Pseudomembranous colitis has been reported with the use of antibiotics and may range in severity from mild to life-threatening. Therefore, it is important to consider its diagnosis in patients who develop diarrhoea during or after antibiotic use. If prolonged or significant diarrhoea occurs or the patient experiences abdominal cramps, treatment should be discontinued immediately and investigated etiology for timely appropriated treatment/investigated further.
Abnormal prolongation of prothrombin time (increased INR) has been reported rarely in patients receiving Augmentin and oral anticoagulants. Monitoring INR/appropriate monitoring should be undertaken when anticoagulants are prescribed concurrently. Adjustments in the dose of oral anticoagulants may be necessary to maintain the desired level of anticoagulation.
In patients with reduced urine output, crystalluria has been observed very rarely, predominantly with parenteral therapy. During the administration of high doses of amoxicillin, it is advisable to maintain adequate fluid intake and urinary output in order to reduce the possibility of amoxicillin crystalluria (see Overdosage).
Effects on ability to drive and use machines: Adverse effects on the ability to drive or operate machinery have not been observed.
Augmentin tablet and Augmentin suspension 228 mg/5 mL and 457 mg/5 mL: Changes in liver function tests have been observed in some patients receiving Augmentin. The clinical significance of these changes is uncertain but Augmentin should be used with caution in patients with evidence of hepatic dysfunction.
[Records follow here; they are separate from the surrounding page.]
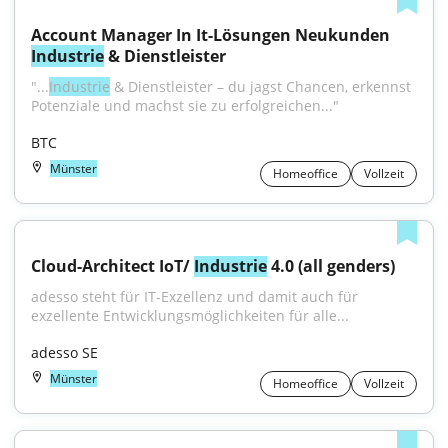
Account Manager In It-Lösungen Neukunden 
Industrie
 & Dienstleister
"...
Industrie
 & Dienstleister – du jagst Chancen, erkennst 
Potenziale und machst sie zu erfolgreichen..."
BTC
Münster
Homeoffice
Vollzeit
Cloud-Architect IoT/ 
Industrie
 4.0 (all genders)
adesso steht für IT-Exzellenz und damit auch für 
exzellente Entwicklungsmöglichkeiten für alle...
adesso SE
Münster
Homeoffice
Vollzeit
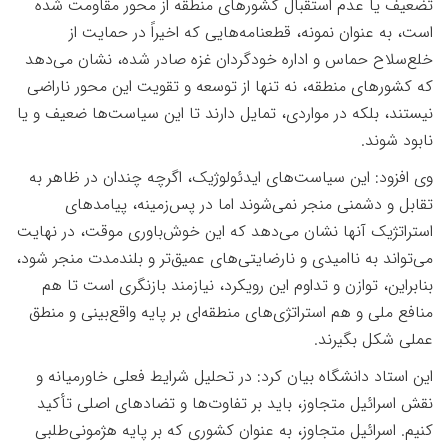
تضعیف یا عدم استقبال کشورهای منطقه از محور مقاومت شده
است، به عنوان نمونه، قطعنامه‌هایی که اخیراً در حمایت از
خلع‌سلاح حماس و اداره خودگردان غزه صادر شده، نشان می‌دهد
که کشورهای منطقه، نه تنها از توسعه و تقویت این محور ناراضی
نیستند، بلکه در مواردی، تمایل دارند تا این سیاست‌ها ضعیف و یا
نابود شوند
.
وی افزود: این سیاست‌های ایدئولوژیک، اگرچه چندان در ظاهر به
تقابل و دشمنی منجر نمی‌شوند اما در پس‌زمینه، پیامدهای
استراتژیک آنها نشان می‌دهد که این خوش‌باوری موقت، در نهایت
می‌تواند به ناامیدی و نارضایتی‌های عمیق‌تر و بلندمدت منجر شود،
بنابراین، توازن و تداوم این رویکرد، نیازمند بازنگری است تا هم
منافع ملی و هم استراتژی‌های منطقه‌ای بر پایه واقع‌بینی و منطق
عملی شکل بگیرند
.
این استاد دانشگاه بیان کرد: در تحلیل شرایط فعلی خاورمیانه و
نقش اسرائیل متجاوز، باید بر تفاوت‌ها و تضادهای اصلی تأکید
کنیم. اسرائیل متجاوز، به عنوان کشوری که بر پایه هژمونی‌طلبی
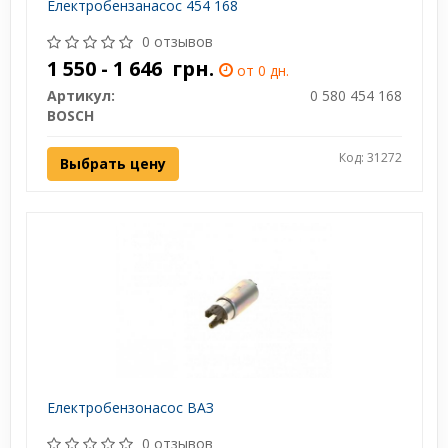
Електробензанасос 454 168
0 отзывов
1 550 - 1 646
грн.
от 0 дн.
Артикул:
0 580 454 168
BOSCH
Код: 31272
Выбрать цену
Електробензонасос ВАЗ
0 отзывов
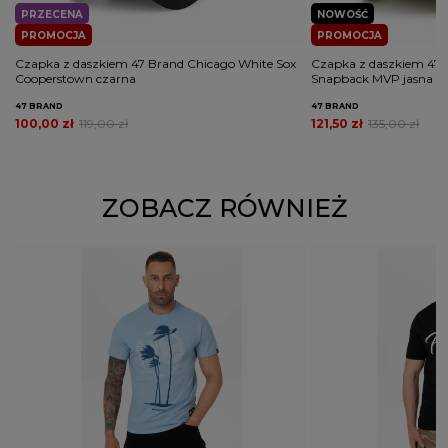
PRZECENA
NOWOŚĆ
PROMOCJA
PROMOCJA
Czapka z daszkiem 47 Brand Chicago White Sox
Czapka z daszkiem 47 
Cooperstown czarna
Snapback MVP jasna sz
47 BRAND
47 BRAND
100,00 zł
119,00 zł
121,50 zł
135,00 zł
ZOBACZ RÓWNIEŻ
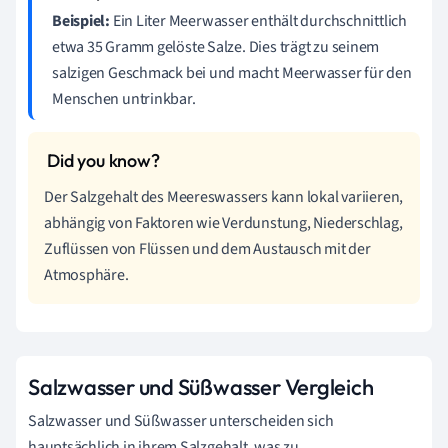
Beispiel:
Ein Liter Meerwasser enthält durchschnittlich
etwa 35 Gramm gelöste Salze. Dies trägt zu seinem
salzigen Geschmack bei und macht Meerwasser für den
Menschen untrinkbar.
Der Salzgehalt des Meereswassers kann lokal variieren,
abhängig von Faktoren wie Verdunstung, Niederschlag,
Zuflüssen von Flüssen und dem Austausch mit der
Atmosphäre.
Salzwasser und Süßwasser Vergleich
Salzwasser und Süßwasser unterscheiden sich
hauptsächlich in ihrem Salzgehalt, was zu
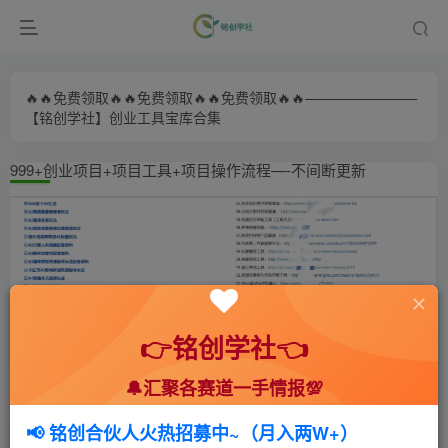
🔥🔥免费领取🔥🔥免费领取🔥🔥免费领取🔥🔥————————
【铭创学社】创业工具宝库合集
999+创业项目+项目工具+项目操作流程—-不间断更新
👉铭创学社👈
🔔汇聚各赛道一手情报💯
首页
🍻会员专享
🆓网创项目
正文
📢 铭创合伙人火热招募中~（月入两W+）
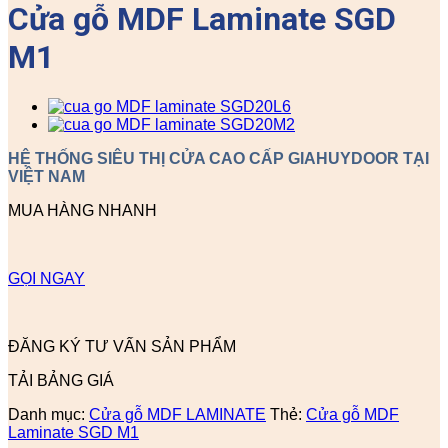
Cửa gỗ MDF Laminate SGD
M1
HỆ THỐNG SIÊU THỊ CỬA CAO CẤP GIAHUYDOOR TẠI
VIỆT NAM
MUA HÀNG NHANH
GỌI NGAY
ĐĂNG KÝ TƯ VẤN SẢN PHẨM
TẢI BẢNG GIÁ
Danh mục:
Cửa gỗ MDF LAMINATE
Thẻ:
Cửa gỗ MDF
Laminate SGD M1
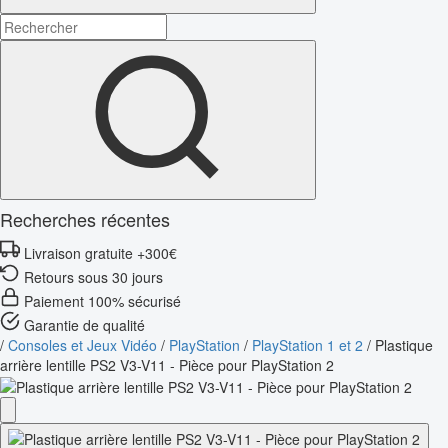
Recherches récentes
Livraison gratuite +300€
Retours sous 30 jours
Paiement 100% sécurisé
Garantie de qualité
/
Consoles et Jeux Vidéo
/
PlayStation
/
PlayStation 1 et 2
/
Plastique
arrière lentille PS2 V3-V11 - Pièce pour PlayStation 2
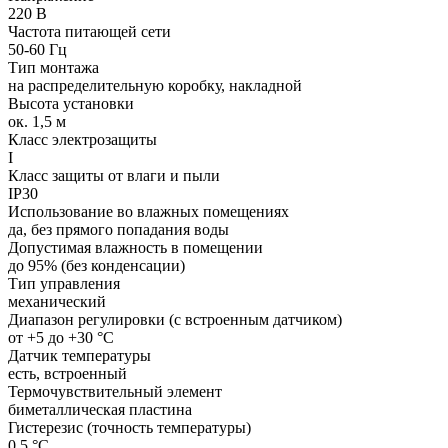
220 В
Частота питающей сети
50-60 Гц
Тип монтажа
на распределительную коробку, накладной
Высота установки
ок. 1,5 м
Класс электрозащиты
I
Класс защиты от влаги и пыли
IP30
Использование во влажных помещениях
да, без прямого попадания воды
Допустимая влажность в помещении
до 95% (без конденсации)
Тип управления
механический
Диапазон регулировки (с встроенным датчиком)
от +5 до +30 °С
Датчик температуры
есть, встроенный
Термочувствительный элемент
биметаллическая пластина
Гистерезис (точность температуры)
0,5 °С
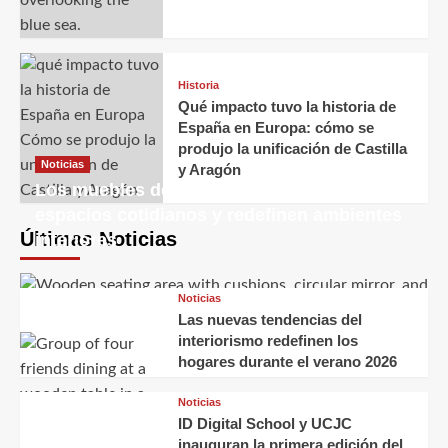
Historia
Qué impacto tuvo la historia de
España en Europa: cómo se
produjo la unificación de Castilla
Noticias
y Aragón
Los muebles decorativos transforman
espacios cotidianos y redefinen ambientes
Últimas Noticias
interiores
Noticias
Las nuevas tendencias del
interiorismo redefinen los
hogares durante el verano 2026
Noticias
ID Digital School y UCJC
inauguran la primera edición del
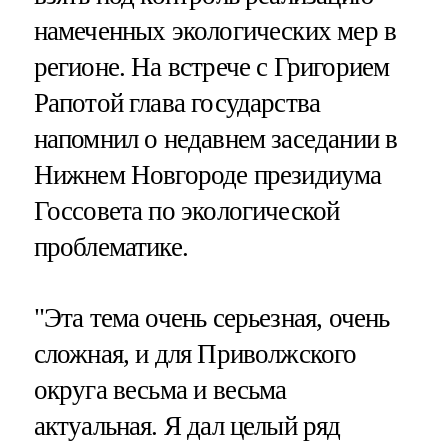
намеченных экологических мер в
регионе. На встрече с Григорием
Рапотой глава государства
напомнил о недавнем заседании в
Нижнем Новгороде президиума
Госсовета по экологической
проблематике.
"Эта тема очень серьезная, очень
сложная, и для Приволжского
округа весьма и весьма
актуальная. Я дал целый ряд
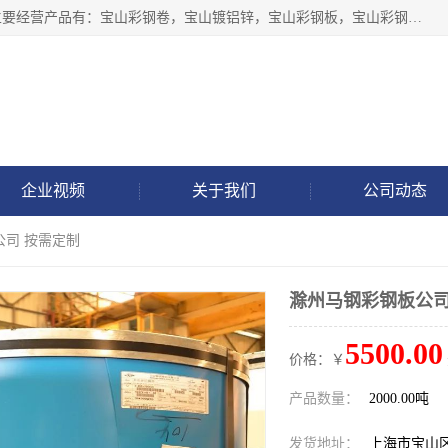
上海轩本实业有限公司于2017年注册地位于上海市宝山区，主要经营产品有：宝山彩钢卷，宝山镀铝锌，宝山彩钢板，宝山彩钢瓦等产品的生产和销售。
企业视频
关于我们
公司动态
公司 按需定制
滁州马钢彩钢板公司
5500.00
价格：￥
产品数量：
2000.00吨
发货地址：
上海市宝山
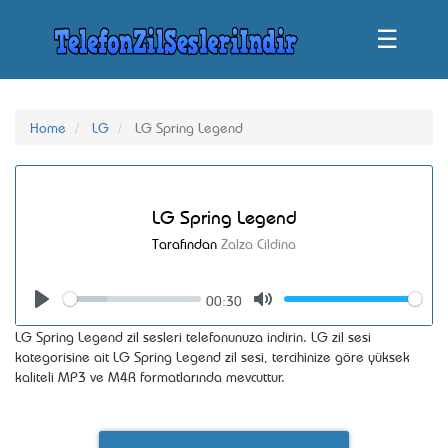
☰
Home
LG
LG Spring Legend
LG Spring Legend
Tarafından
Zalza Cildina
00:30
Seek
Volume
Play
Mute
LG Spring Legend zil sesleri telefonunuza indirin. LG zil sesi
kategorisine ait LG Spring Legend zil sesi, tercihinize göre yüksek
kaliteli MP3 ve M4R formatlarında mevcuttur.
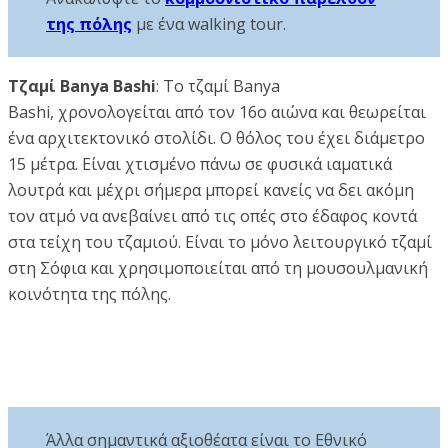
της πόλης
με ένα walking tour.
Τζαμί Banya Bashi
: Το τζαμί Banya
Bashi, χρονολογείται από τον 16ο αιώνα και θεωρείται
ένα αρχιτεκτονικό στολίδι. Ο θόλος του έχει διάμετρο
15 μέτρα. Είναι χτισμένο πάνω σε φυσικά ιαματικά
λουτρά και μέχρι σήμερα μπορεί κανείς να δει ακόμη
τον ατμό να ανεβαίνει από τις οπές στο έδαφος κοντά
στα τείχη του τζαμιού. Είναι το μόνο λειτουργικό τζαμί
στη Σόφια και χρησιμοποιείται από τη μουσουλμανική
κοινότητα της πόλης.
Άλλα σημαντικά αξιοθέατα είναι το Εθνικό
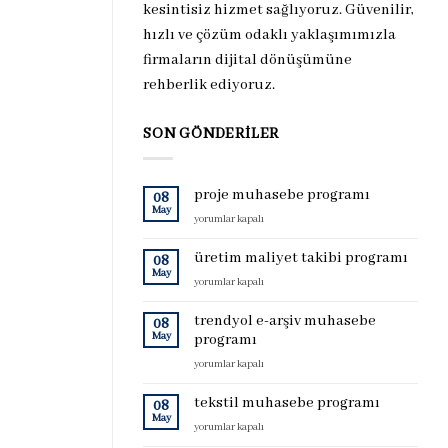
kesintisiz hizmet sağlıyoruz. Güvenilir,
hızlı ve çözüm odaklı yaklaşımımızla
firmaların dijital dönüşümüne
rehberlik ediyoruz.
SON GÖNDERILER
proje muhasebe programı
08
May
proje
yorumlar kapalı
muhasebe
programı
üretim maliyet takibi programı
08
için
May
üretim
yorumlar kapalı
maliyet
takibi
trendyol e-arşiv muhasebe
08
programı
May
programı
için
trendyol
yorumlar kapalı
e-
arşiv
tekstil muhasebe programı
08
muhasebe
May
tekstil
yorumlar kapalı
programı
muhasebe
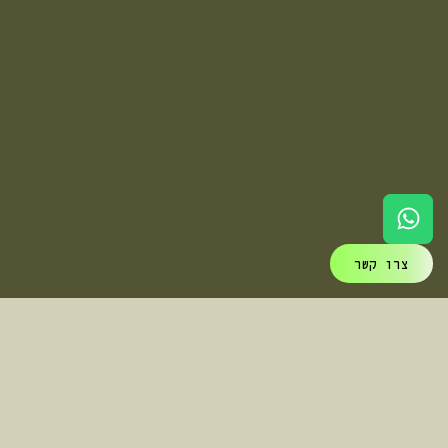
צרו קשר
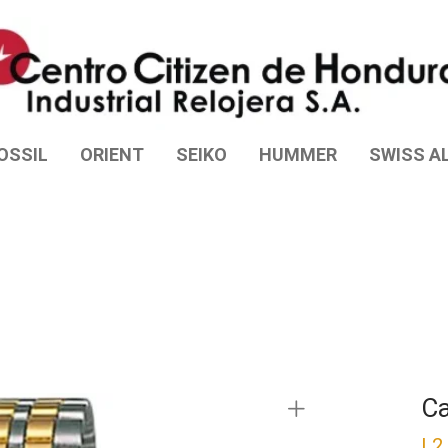
OSSIL
ORIENT
SEIKO
HUMMER
SWISS AL
Ca
L
2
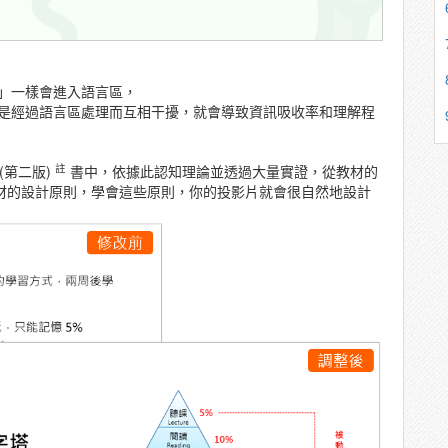
」一樣會進入語言區，
是經過語言區處理而互相干擾，就會導致資訊吸收率和理解程
註
g (第二版)
書中，依據此認知理論並透過大量實證，從教材的
教材的設計原則，學會這些原則，你的投影片就會很自然地設計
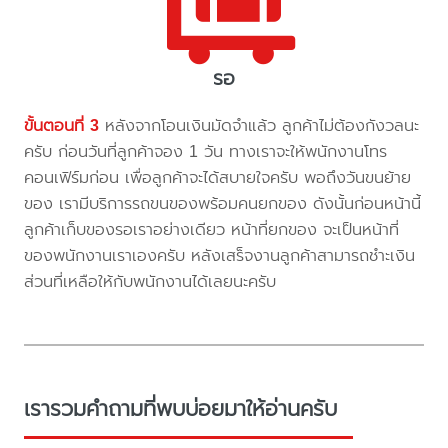
รอ
ขั้นตอนที่ 3
หลังจากโอนเงินมัดจำแล้ว ลูกค้าไม่ต้องกังวลนะ
ครับ ก่อนวันที่ลูกค้าจอง 1 วัน ทางเราจะให้พนักงานโทร
คอนเฟิร์มก่อน เพื่อลูกค้าจะได้สบายใจครับ พอถึงวันขนย้าย
ของ เรามีบริการรถขนของพร้อมคนยกของ ดังนั้นก่อนหน้านี้
ลูกค้าเก็บของรอเราอย่างเดียว หน้าที่ยกของ จะเป็นหน้าที่
ของพนักงานเราเองครับ หลังเสร็จงานลูกค้าสามารถชำะเงิน
ส่วนที่เหลือให้กับพนักงานได้เลยนะครับ
เรารวมคำถามที่พบบ่อยมาให้อ่านครับ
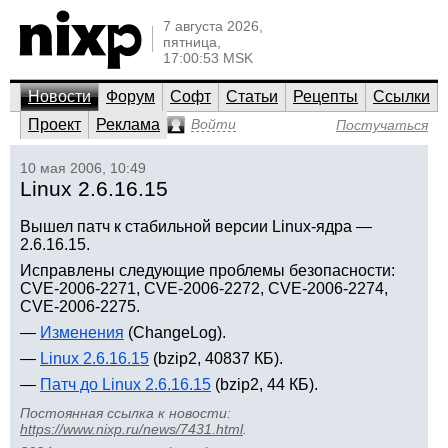
7 августа 2026,
пятница,
17:00:53 MSK
Новости
Форум
Софт
Статьи
Рецепты
Ссылки
Проект
Реклама
Войти
Постучаться
10 мая 2006, 10:49
Linux 2.6.16.15
Вышел патч к стабильной версии Linux-ядра —
2.6.16.15.
Исправлены следующие проблемы безопасности:
CVE-2006-2271, CVE-2006-2272, CVE-2006-2274,
CVE-2006-2275.
—
Изменения
(ChangeLog).
—
Linux 2.6.16.15
(bzip2, 40837 КБ).
—
Патч до Linux 2.6.16.15
(bzip2, 44 КБ).
Постоянная ссылка к новости:
https://www.nixp.ru/news/7431.html
.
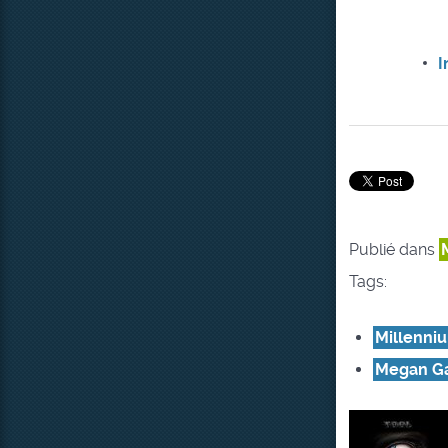
I
Publié dans
Tags:
Millenni
Megan Ga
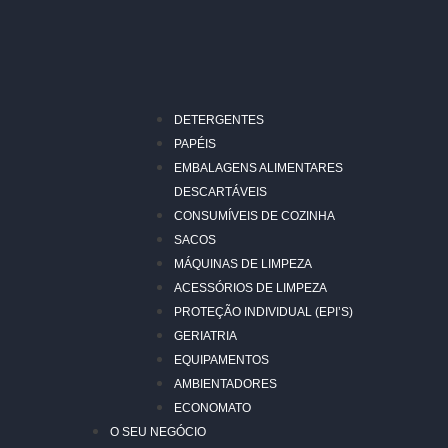
DETERGENTES
PAPÉIS
EMBALAGENS ALIMENTARES
DESCARTÁVEIS
CONSUMÍVEIS DE COZINHA
SACOS
MÁQUINAS DE LIMPEZA
ACESSÓRIOS DE LIMPEZA
PROTEÇÃO INDIVIDUAL (EPI’S)
GERIATRIA
EQUIPAMENTOS
AMBIENTADORES
ECONOMATO
O SEU NEGÓCIO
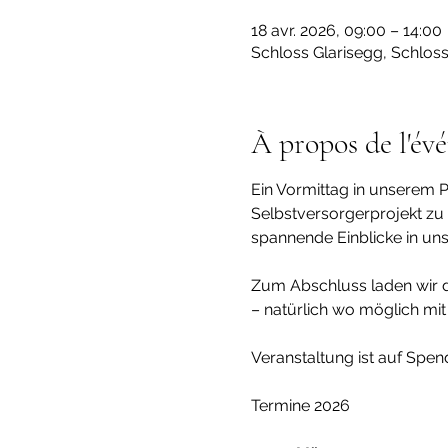
18 avr. 2026, 09:00 – 14:00
Schloss Glarisegg, Schlos
À propos de l'év
Ein Vormittag in unserem P
Selbstversorgerprojekt zu e
spannende Einblicke in un
Zum Abschluss laden wir d
– natürlich wo möglich mit
Veranstaltung ist auf Spen
Termine 2026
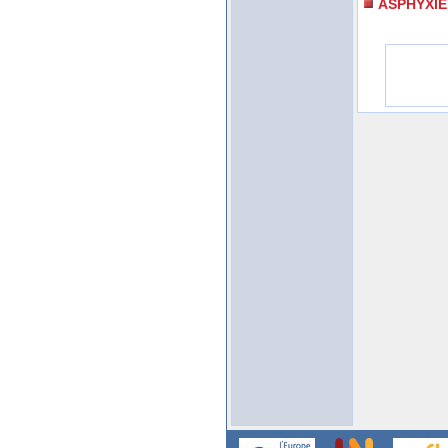
ASPHYXI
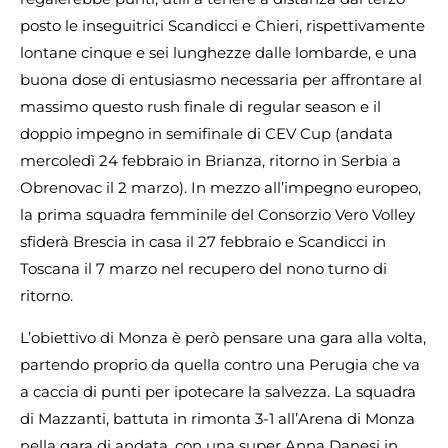
posto le inseguitrici Scandicci e Chieri, rispettivamente
lontane cinque e sei lunghezze dalle lombarde, e una
buona dose di entusiasmo necessaria per affrontare al
massimo questo rush finale di regular season e il
doppio impegno in semifinale di CEV Cup (andata
mercoledì 24 febbraio in Brianza, ritorno in Serbia a
Obrenovac il 2 marzo). In mezzo all’impegno europeo,
la prima squadra femminile del Consorzio Vero Volley
sfiderà Brescia in casa il 27 febbraio e Scandicci in
Toscana il 7 marzo nel recupero del nono turno di
ritorno.
L’obiettivo di Monza è però pensare una gara alla volta,
partendo proprio da quella contro una Perugia che va
a caccia di punti per ipotecare la salvezza. La squadra
di Mazzanti, battuta in rimonta 3-1 all’Arena di Monza
nella gara di andata, con una super Anna Danesi in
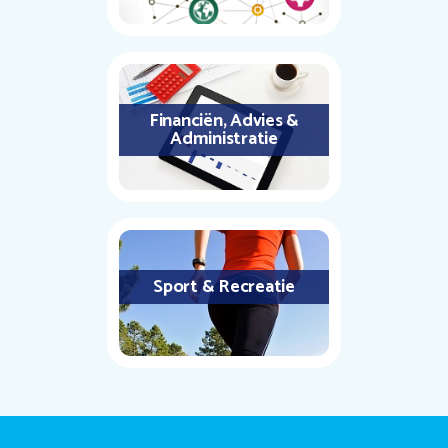
Financiën, Advies &
Administratie
Sport & Recreatie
Cholestatic jaundice, which may be severe, but is usually reversible, has been reported rarely. Signs and symptoms may not become apparent for up to six weeks after treatment has ceased.
Augmentin tablet: In general Amoxicillin-clavulanate is well tolerated. In case of prolonged treatment, should asset the renal function, hepatic and blood counting is advisable before and during therapy for the proper adjusting and reducing the risk for neurotoxic.
In patients with renal impairment Augmentin dosage should be adjusted as recommended in Dosage & Administration.
Augmentin suspensions contain 12.5 mg aspartame per 5 ml dose, which is a source of phenylalanine, and therefore should be used with caution in patients with phenylketonuria.
Augmentin suspension 228 mg/5 mL and 457 mg/5 mL: In patients with renal impairment Augmentin suspension 228 mg/5 mL and 457 mg/5 mL are not recommended.
Augmentin 228 mg/5 mL and 457 mg/5 mL suspensions contain aspartame, which is a source of phenylalanine and so should be used with caution in patients with phenylketonuria.
Augmentin ES suspension: In general Augmentin ES is well tolerated and possesses the characteristic low toxicity of the penicillin group of antibiotics. Periodic assessment of organ system functions, including renal, hepatic and haematopoietic function is advisable during prolonged therapy.
Augmentin ES should be used with caution in patients with evidence of hepatic dysfunction.
In patients with renal impairments, dosage of Augmentin should be adjusted according to the degree of impairment. No dosing recommendations can be made for Augmentin ES in renally impaired patients (see Dosage & Administration).
Augmentin ES contains aspartame (each 5 ml of suspension contains 7 mg of phenylalanine) and so should be used with caution in patients with phenylketonuria.